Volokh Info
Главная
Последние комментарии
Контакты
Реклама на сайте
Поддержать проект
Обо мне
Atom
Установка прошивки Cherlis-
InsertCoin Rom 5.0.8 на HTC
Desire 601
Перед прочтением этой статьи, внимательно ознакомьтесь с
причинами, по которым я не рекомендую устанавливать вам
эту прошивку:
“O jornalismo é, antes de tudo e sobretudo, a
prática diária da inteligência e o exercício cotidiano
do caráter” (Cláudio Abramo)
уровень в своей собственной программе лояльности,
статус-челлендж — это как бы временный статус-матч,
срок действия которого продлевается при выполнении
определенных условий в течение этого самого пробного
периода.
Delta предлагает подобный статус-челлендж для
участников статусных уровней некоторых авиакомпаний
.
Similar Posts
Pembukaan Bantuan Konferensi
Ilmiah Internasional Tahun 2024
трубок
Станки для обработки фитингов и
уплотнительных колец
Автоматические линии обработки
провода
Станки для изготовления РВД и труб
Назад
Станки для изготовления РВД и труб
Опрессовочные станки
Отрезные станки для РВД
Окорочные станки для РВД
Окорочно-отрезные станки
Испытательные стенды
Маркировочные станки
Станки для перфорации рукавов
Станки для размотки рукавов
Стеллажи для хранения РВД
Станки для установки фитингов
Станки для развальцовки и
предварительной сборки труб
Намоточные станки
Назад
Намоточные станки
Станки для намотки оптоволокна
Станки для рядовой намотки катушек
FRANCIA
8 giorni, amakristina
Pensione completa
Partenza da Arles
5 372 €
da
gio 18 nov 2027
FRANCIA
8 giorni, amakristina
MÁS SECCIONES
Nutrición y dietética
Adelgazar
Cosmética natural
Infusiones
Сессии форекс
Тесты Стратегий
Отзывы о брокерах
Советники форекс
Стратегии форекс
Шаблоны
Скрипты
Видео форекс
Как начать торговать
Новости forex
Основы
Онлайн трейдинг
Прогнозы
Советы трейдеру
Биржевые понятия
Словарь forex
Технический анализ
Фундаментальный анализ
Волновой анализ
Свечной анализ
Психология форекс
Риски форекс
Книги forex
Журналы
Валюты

★ ★ ★

> [Try it]: Return all of the entries exactly as they were supplied.

> [Exercise result]:
Volokh Info
Главная
Последние комментарии
Контакты
Реклама на сайте
Поддержать проект
Обо мне
Atom
Установка прошивки Cherlis-
InsertCoin Rom 5.0.8 на HTC
Desire 601
Перед прочтением этой статьи, внимательно ознакомьтесь с
причинами, по которым я не рекомендую устанавливать вам
эту прошивку:
“O jornalismo é, antes de tudo e sobretudo, a
prática diária da inteligência e o exercício cotidiano
do caráter” (Cláudio Abramo)
уровень в своей собственной программе лояльности,
статус-челлендж — это как бы временный статус-матч,
срок действия которого продлевается при выполнении
определенных условий в течение этого самого пробного
периода.
Delta предлагает подобный статус-челлендж для
участников статусных уровней некоторых авиакомпаний
.
Similar Posts
Pembukaan Bantuan Konferensi
Ilmiah Internasional Tahun 2024
трубок
Станки для обработки фитингов и
уплотнительных колец
Автоматические линии обработки
провода
Станки для изготовления РВД и труб
Назад
Станки для изготовления РВД и труб
Опрессовочные станки
Отрезные станки для РВД
Окорочные станки для РВД
Окорочно-отрезные станки
Испытательные стенды
Маркировочные станки
Станки для перфорации рукавов
Станки для размотки рукавов
Стеллажи для хранения РВД
Станки для установки фитингов
Станки для развальцовки и
предварительной сборки труб
Намоточные станки
Назад
Намоточные станки
Станки для намотки оптоволокна
Станки для рядовой намотки катушек
FRANCIA
8 giorni, amakristina
Pensione completa
Partenza da Arles
5 372 €
da
gio 18 nov 2027
FRANCIA
8 giorni, amakristina
MÁS SECCIONES
Nutrición y dietética
Adelgazar
Cosmética natural
Infusiones
Сессии форекс
Тесты Стратегий
Отзывы о брокерах
Советники форекс
Стратегии форекс
Шаблоны
Скрипты
Видео форекс
Как начать торговать
Новости forex
Основы
Онлайн трейдинг
Прогнозы
Советы трейдеру
Биржевые понятия
Словарь forex
Технический анализ
Фундаментальный анализ
Волновой анализ
Свечной анализ
Психология форекс
Риски форекс
Книги forex
Журналы
Валюты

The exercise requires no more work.